The paper provides a quantitative analysis of tricritical quark masses in the Roberge-Weiss plane and introduces a new measure for finite size scaling quality, highlighting cut-off effects on phase transition regions.

Findings

Larger aspect ratios are needed for unambiguous transition order determination.

A ~50% reduction in light tricritical pion mass compared to previous results.

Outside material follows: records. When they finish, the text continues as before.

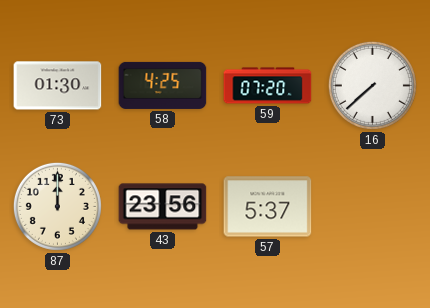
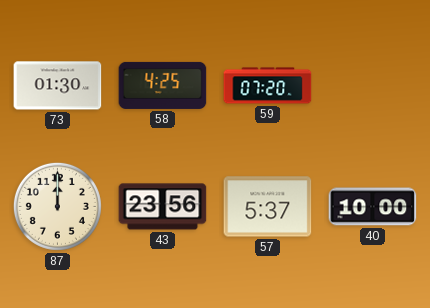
16: 7:38 -> none
40: none -> 10:00
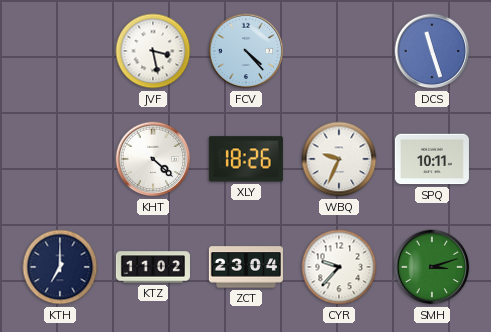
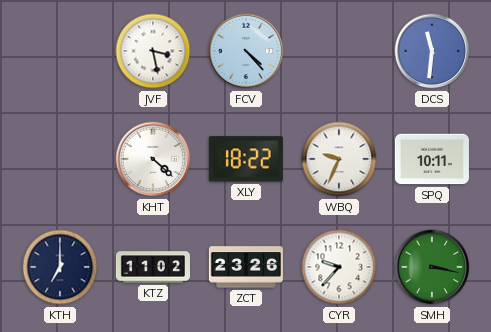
DCS: 11:27 -> 11:31
XLY: 18:26 -> 18:22
ZCT: 23:04 -> 23:26
SMH: 3:12 -> 3:17
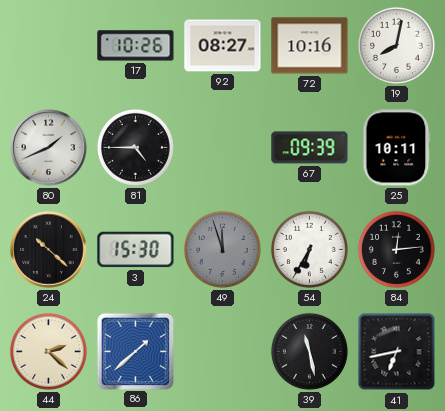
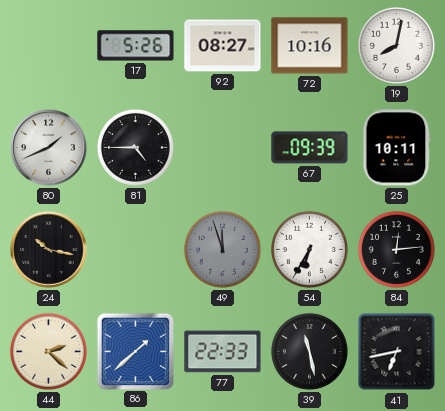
17: 10:26 -> 5:26
24: 10:22 -> 10:17
3: 15:30 -> none
77: none -> 22:33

Cut-off effects likely cause the chiral first-order region to shrink to zero.

Abstract

In the absence of a genuine solution to the sign problem, lattice studies at imaginary quark chemical potential are an important tool to constrain the QCD phase diagram. We calculate the values of the tricritical quark masses in the Roberge-Weiss plane, $\mu=\imath\pi T/3$, which separate mass regions with chiral and deconfinement phase transitions from the intermediate region, for QCD with $N_\text{f}=2$ unimproved staggered quarks on $N_\tau=6$ lattices. A quantitative measure for the quality of finite size scaling plots is developed, which significantly reduces the subjective judgement required for fitting. We observe that larger aspect ratios are necessary to unambiguously determine the order of the transition than at $\mu=0$. Comparing with previous results from $N_\tau=4$ we find a $\sim50$% reduction in the light tricritical pion mass. The heavy tricritical pion mass stays roughly the same, but is too heavy to be resolved on $N_\tau=6$ lattices and thus equally afflicted with cut-off effects. Further comparison with other discretizations suggests that current cut-off effects on the light critical masses are likely to be larger than $\sim100$%, implying a drastic shrinking of the chiral first-order region to possibly zero.